Dopo un altro cenno di Kat, la pistola scivolò fino ai suoi piedi.

Il compito di McBride era semplice: fare la guardia alla bambina fino all'arrivo di Mapplethorpe e delle sue forze. «Dobbiamo solo aspettare. Perciò non facciamo gli eroi.» Quando l'esplosione fece tremare il bunker sotterraneo, Painter si girò d'istinto verso i monitor a muro sulla sua sinistra. Sul grande schermo era inquadrata la stanza di Sasa.

Il cuore gli martellava nel petto e l'ira gli offuscava la vista. Attivò l'audio con un pugno alla cieca sulla tastiera.

«Perciò non facciamo gli eroi.» Echeggiarono degli spari. Painter attivò la telecamera del primo piano della Sigma e la visualizzò sullo schermo dietro la scrivania. Staccò gli occhi da Lisa e controllò il monitor. Il corridoio era saturo di fumo. Figure munite d'elmetti, giubbotti di Kevlar e maschere correvano curve nella cappa di fumo, i fucili spianati.

«Non posso credere alla faccia tosta di quel maledetto bastardo!» esclamò Sean.

Non era necessario immaginare a chi si riferisse.

Mapplethorpe.

«Vogliono la bambina», ringhiò minaccioso.

Un megafono rimbombò dall'ultimo piano della Sigma. «Tutti a terra! Qualunque tentativo di resistenza sarà soffocato con le armi.» Sean si avvicinò a Painter. «Non può essere un'operazione autorizzata. Avremmo prima ricevuto l'ordine di non intervento. Quel figlio di un cane è impazzito. Sai che cosa devi fare.» Painter volse di nuovo l'attenzione su Lisa. Vide l'arma puntata sotto il suo mento: il collo delicato che baciava ogni mattina. Annuì con lentezza. La Sigma disponeva di un sistema di autoprotezione nel caso fosse attaccata da una forza ostile.

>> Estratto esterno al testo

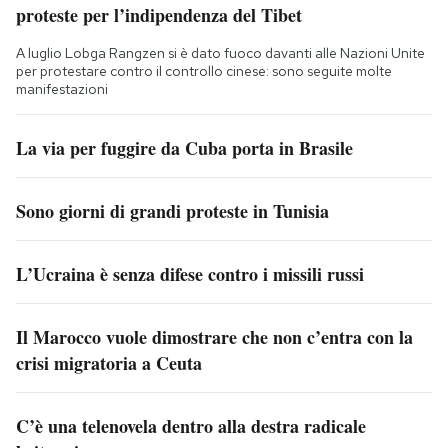
proteste per l’indipendenza del Tibet
A luglio Lobga Rangzen si è dato fuoco davanti alle Nazioni Unite
per protestare contro il controllo cinese: sono seguite molte
manifestazioni
La via per fuggire da Cuba porta in Brasile
Sono giorni di grandi proteste in Tunisia
L’Ucraina è senza difese contro i missili russi
Il Marocco vuole dimostrare che non c’entra con la
crisi migratoria a Ceuta
C’è una telenovela dentro alla destra radicale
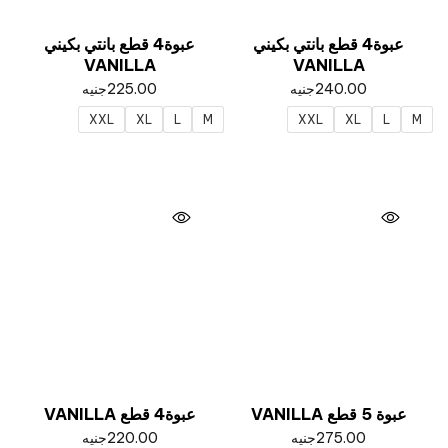
عبوة4 قطع بانتي بكيني
عبوة4 قطع بانتي بكيني
VANILLA
VANILLA
240.00
جنيه
225.00
جنيه
XXL
XL
L
M
XXL
XL
L
M
عبوة 5 قطع VANILLA
عبوة4 قطع VANILLA
275.00
جنيه
220.00
جنيه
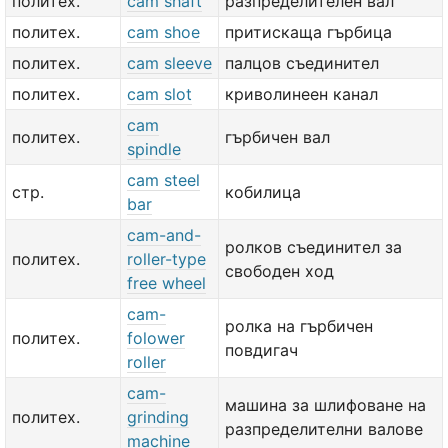
политех.
cam shaft
разпределителен вал
политех.
cam shoe
притискаща гърбица
политех.
cam sleeve
палцов съединител
политех.
cam slot
криволинеен канал
cam
политех.
гърбичен вал
spindle
cam steel
стр.
кобилица
bar
cam-and-
ролков съединител за
политех.
roller-type
свободен ход
free wheel
cam-
ролка на гърбичен
политех.
folower
повдигач
roller
cam-
машина за шлифоване на
политех.
grinding
разпределителни валове
machine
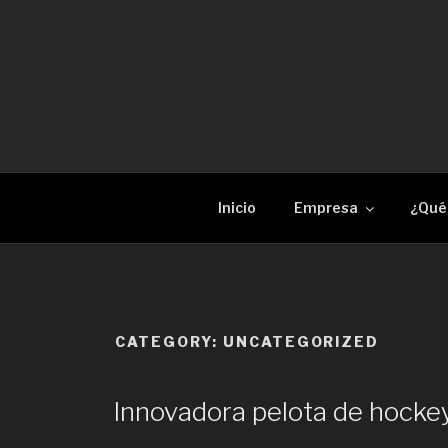
Skip
to
content
RECAM LÀSER
Enginyeria i construcció metàl·lica Tall per 
Inicio
Empresa
¿Qué
CATEGORY:
UNCATEGORIZED
Innovadora pelota de hocke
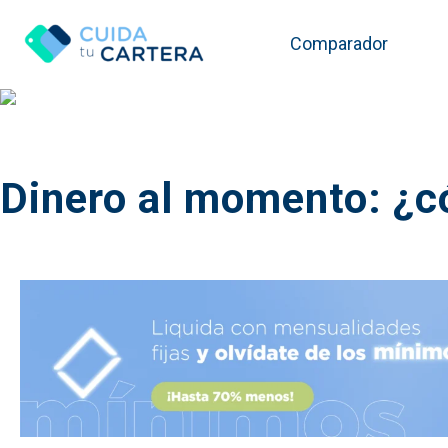
Comparador
Dinero al momento: ¿c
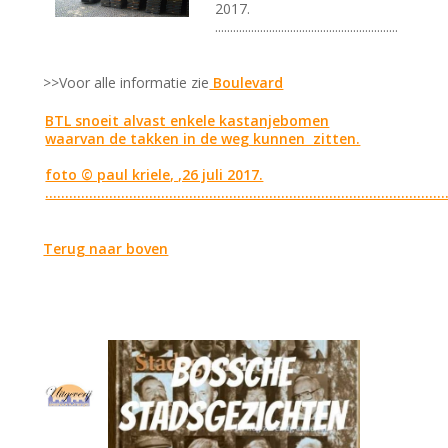
2017.
.............................................................
>>Voor alle informatie zie
Boulevard
BTL snoeit alvast enkele kastanjebomen
waarvan de takken in de weg kunnen zitten.
foto © paul kriele, ,26 juli 2017.
...................................................................................................
Terug naar boven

Ma prima doveva mettere in salvo i suoi colleghi. Quella era una guerra tra Painter e Mapplethorpe. Alzò il telefono. «Brant.»

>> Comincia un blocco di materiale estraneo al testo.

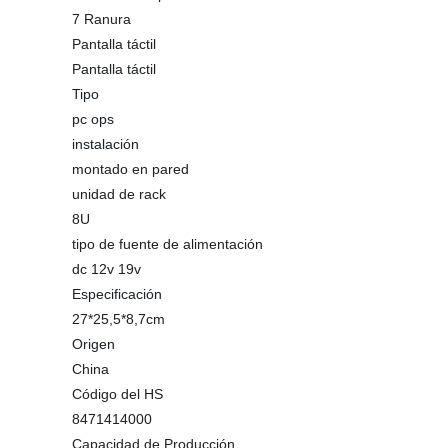
7 Ranura
Pantalla táctil
Pantalla táctil
Tipo
pc ops
instalación
montado en pared
unidad de rack
8U
tipo de fuente de alimentación
dc 12v 19v
Especificación
27*25,5*8,7cm
Origen
China
Código del HS
8471414000
Capacidad de Producción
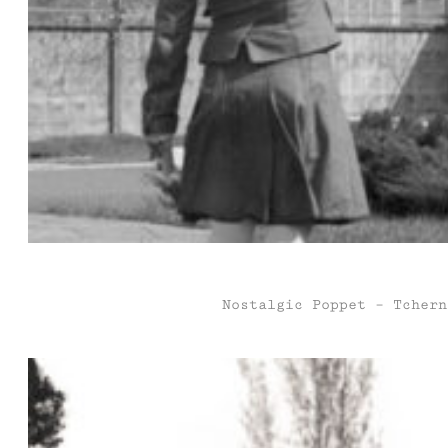
Nostalgic Poppet – Tcher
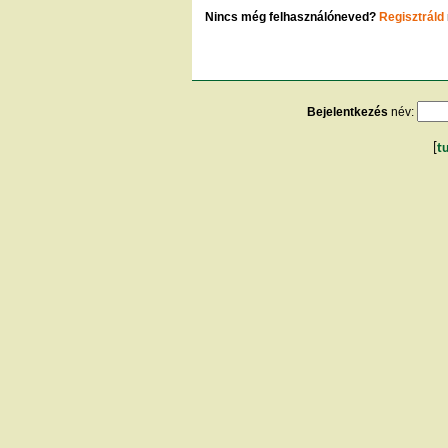
Nincs még felhasználóneved?
Regisztráld
Bejelentkezés
név:
[
t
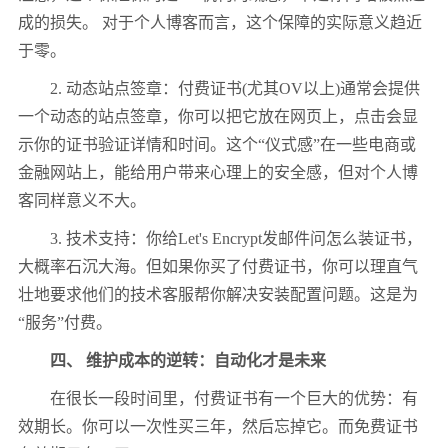
成的损失。 对于个人博客而言，这个保障的实际意义趋近
于零。
2. 动态站点签章：付费证书(尤其OV以上)通常会提供
一个动态的站点签章，你可以把它放在网页上，点击会显
示你的证书验证详情和时间。这个“仪式感”在一些电商或
金融网站上，能给用户带来心理上的安全感，但对个人博
客同样意义不大。
3. 技术支持：你给Let's Encrypt发邮件问怎么装证书，
大概率石沉大海。但如果你买了付费证书，你可以理直气
壮地要求他们的技术客服帮你解决安装配置问题。这是为
“服务”付费。
四、 维护成本的逆转：自动化才是未来
在很长一段时间里，付费证书有一个巨大的优势：有
效期长。你可以一次性买三年，然后忘掉它。而免费证书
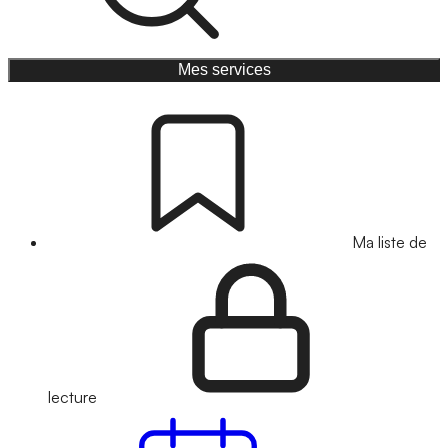
Mes services
Ma liste de
lecture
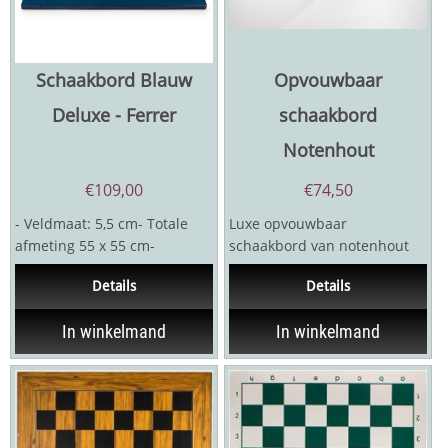
Schaakbord Blauw
Opvouwbaar
Deluxe - Ferrer
schaakbord
Notenhout
€
109,00
€
74,50
- Veldmaat: 5,5 cm- Totale
Luxe opvouwbaar
afmeting 55 x 55 cm-
schaakbord van notenhout
Gebeitst Essenhout en
en sycamore Met zwarte
Details
Details
gebeitst Esdoorn- 3
sierader. De onderkant is
sieraders...
bekleed...
In winkelmand
In winkelmand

«Sì!» rispose prontamente il suo assistente.

«Protocollo Alfa.» «Sissignore.» Echeggiò una nuova sirena, che ordinava lo sgombero di tutto il personale dall'uscita di emergenza più vicina. Mapplethorpe voleva solo la strada libera per prendere la bambina. Painter aveva intenzione di fornirgliela.

Sean si diresse alla porta. «Vado su. Tenterò un accordo, ma se non dovessi riuscirci...» «Va bene.» Painter aprì un cassetto e tirò fuori una pistola Sig Sauer P220. «La prenda.» Sean scosse la testa. «Non saranno le armi a tirarci fuori da questa grana.» II suo amico uscì e Painter studiò lo schermo, impugnando la pistola. Aveva un ultimo obbligo verso la Sigma. Si spostò al computer e battè sulla tastiera il codice del sistema di autoprotezione, infine pigiò il pollice sul lettore di impronte digitali.

Comparve un quadrato rosso, sopra una pianta azzurra dell'impianto di ventilazione. Il conto alla rovescia predefinito era fissato in quindici minuti. Painter raddoppiò il tempo e lo sincronizzò col suo orologio da polso così che scattasse all'una di notte. Girò lo sguardo tra la porta e i monitor a muro. Doveva portare a termine un sacco di cose in pochissimo tempo. Eppure...

Battendo svelto sulla tastiera, Painter inserì il codice finale di attivazione. Il conto alla rovescia partì.

Con la pistola in pugno, si precipitò alla porta.